BEGIN Data

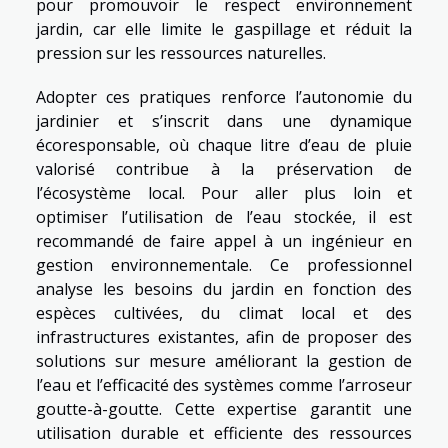
pour promouvoir le respect environnement
jardin, car elle limite le gaspillage et réduit la
pression sur les ressources naturelles.
Adopter ces pratiques renforce l’autonomie du
jardinier et s’inscrit dans une dynamique
écoresponsable, où chaque litre d’eau de pluie
valorisé contribue à la préservation de
l’écosystème local. Pour aller plus loin et
optimiser l’utilisation de l’eau stockée, il est
recommandé de faire appel à un ingénieur en
gestion environnementale. Ce professionnel
analyse les besoins du jardin en fonction des
espèces cultivées, du climat local et des
infrastructures existantes, afin de proposer des
solutions sur mesure améliorant la gestion de
l’eau et l’efficacité des systèmes comme l’arroseur
goutte-à-goutte. Cette expertise garantit une
utilisation durable et efficiente des ressources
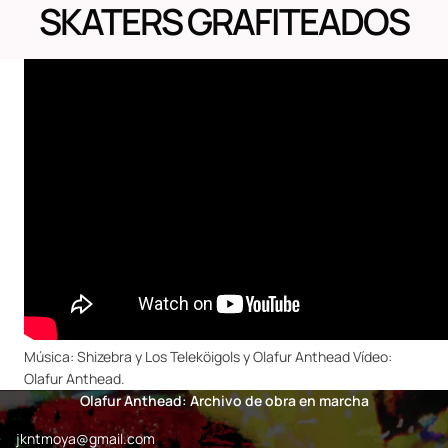
SKATERS GRAFITEADOS
Música: Shizebra y Los Teleköigols y Olafur Anthead Vídeo:
Olafur Anthead.
Olafur Anthead: Archivo de obra en marcha
jkntmoya@gmail.com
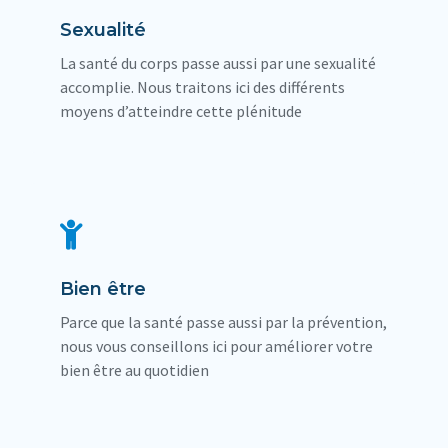
Sexualité
La santé du corps passe aussi par une sexualité
accomplie. Nous traitons ici des différents
moyens d’atteindre cette plénitude
Bien être
Parce que la santé passe aussi par la prévention,
nous vous conseillons ici pour améliorer votre
bien être au quotidien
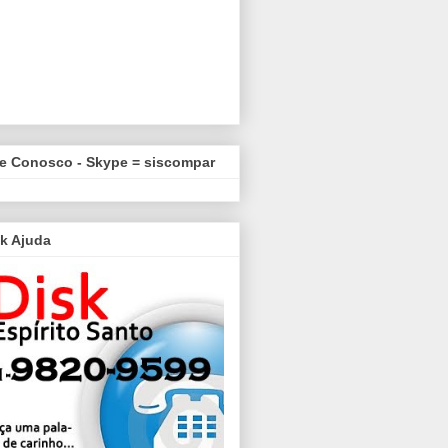
le Conosco - Skype = siscompar
k Ajuda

END Data

What to do | Considering only the data above, return the lines in which "gestion" occurs.

Solution for this problem |
gestion environnementale. Ce professionnel
solutions sur mesure améliorant la gestion de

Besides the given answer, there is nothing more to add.